|
||||||
| Forums FAQ | Members List | Search | Today's Posts | Mark Forums Read |
| Hardware Questions about drivers, peripheral cabling, configuration |
![]() |
|
|
LinkBack | Thread Tools | Display Modes |
|
|||
|
I am still learning my way around Suse 11.0. I have an onboard graphics card that claims to be using an ATI Mach64 GR driver with no 3D support. I don't actually know what the size of the video card is, nor do I know what driver I should be using. I am just going with what Suse defaulted to.
I installed Suse a few weeks ago and have not been able to solve the slow/laggy response of my windows and apps. Typing is moderately slow, and I get ghost images when I drag windows (firefox, konqueror, etc.) around the screen which sometimes causes other programs to freeze. The computer is a 4 core Intel(R) Xeon(TM) CPU 2.80 GHz, 1 GB RAM, 2 TB HDs, Linux 2.6.25.20-0.5-pae i686. Something I just noticed, and don't know how it happened, is the System is openSUSE 11.0 i586. Will this cause a problem with the installed kernel because it is i686? Thanks for your help |
|
|||
|
You have a tremendous amount of compute capacity in your machine. No reason in the world to tolerate sluggish performance.
First, verify your installed kernel: Code:
uname -a If you have the wrong-sized kernel it is not a disaster, but it's something to correct. These days, the 64bit kernels are fine. If the kernel is OK, find out which process is hogging the machine's resources: Code:
top If you are not swapping to disk, you could just have a defective video driver. It's hard to say. Try logging in without X (i.e. command line only), see if the system is still sluggish. It can be very frustrating to pin down a performance bottleneck, but it is rewarding when you succeed. Good luck. Hope this helps. |
|
|||
|
I did as you suggested. I do not have a 64-bit system, so my kernel is good.

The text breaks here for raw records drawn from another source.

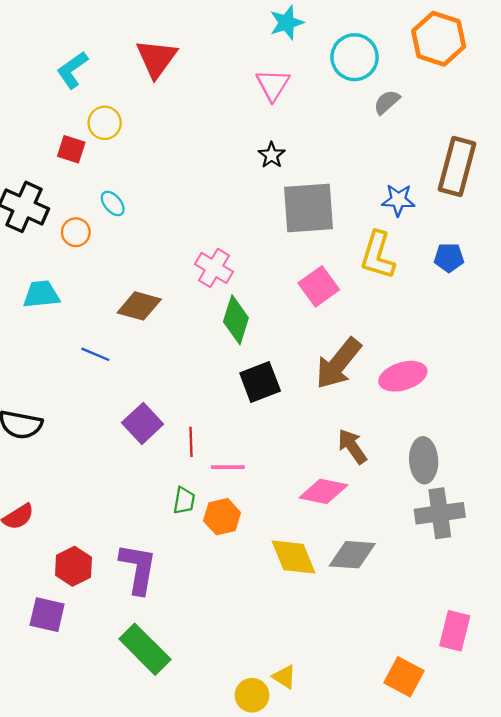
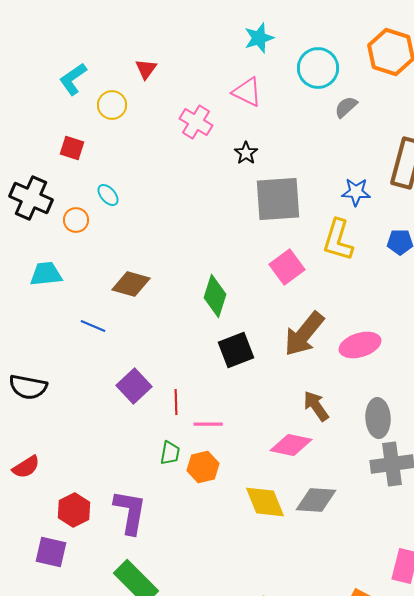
red triangle: (156, 58) -> (146, 69), size x0.6
pink triangle: (273, 85) -> (247, 92), turned -36
yellow circle: (105, 123) -> (112, 105), moved
pink cross: (214, 268) -> (196, 122), moved

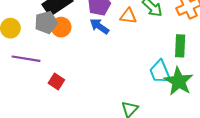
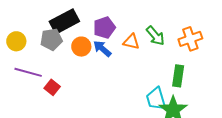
orange circle: (61, 27) -> (81, 47), moved
red square: (56, 81) -> (52, 87), moved

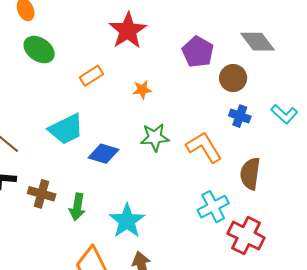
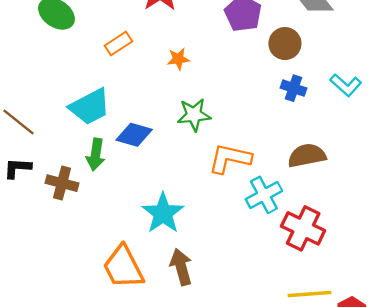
orange L-shape: (204, 147) -> (230, 158), moved, turned -45
brown semicircle: (250, 174) -> (307, 156), turned 72
green arrow: (77, 207) -> (96, 155), moved

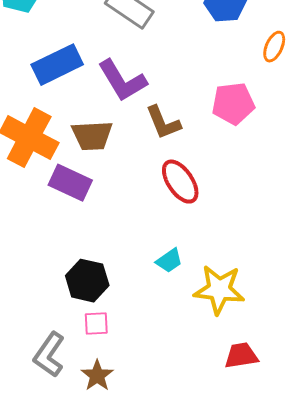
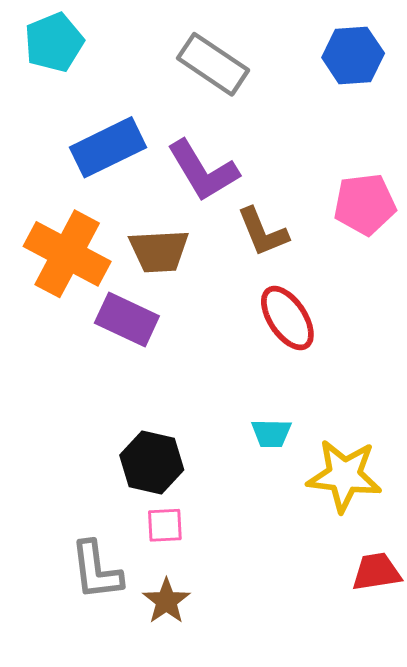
cyan trapezoid: (169, 261) -> (271, 433), turned 36
gray L-shape: (49, 355) -> (96, 570), turned -42

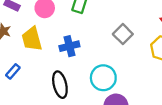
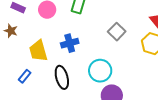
yellow trapezoid: (32, 39) -> (38, 51), moved
blue rectangle: (13, 71) -> (25, 76), moved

I ran "top" and noticed that Xorg is right at the top. As I'm typing this, it's using 2% CPU and 2.0% MEM. However, if I start dragging windows around the screen (to produce the ghosting) the Xorg shoots up to as much as 90% CPU and MEM is unchanged. I want to say this is consistent with a fully working XP system (it's what I know best). Here's the summary output: top - 10:24:57 up 1 day, 26 min, 4 users, load average: 0.25, 0.29, 0.21 Tasks: 140 total, 1 running, 139 sleeping, 0 stopped, 0 zombie Cpu(s): 2.1%us, 0.3%sy, 0.0%ni, 97.5%id, 0.0%wa, 0.0%hi, 0.0%si, 0.0%st Mem: 1034672k total, 1017388k used, 17284k free, 218124k buffers Swap: 8193100k total, 444k used, 8192656k free, 399684k cached I spoke to a colleague of mine and he seems to think that I'm having problems because I don't have enough memory and am using an on-board video card. Can anyone comment on this? This system was running flawlessly on a much older version of CentOS. |
|
|||
|
Adding 1G of RAM would solve your immediate problem, and is probably wise in any event.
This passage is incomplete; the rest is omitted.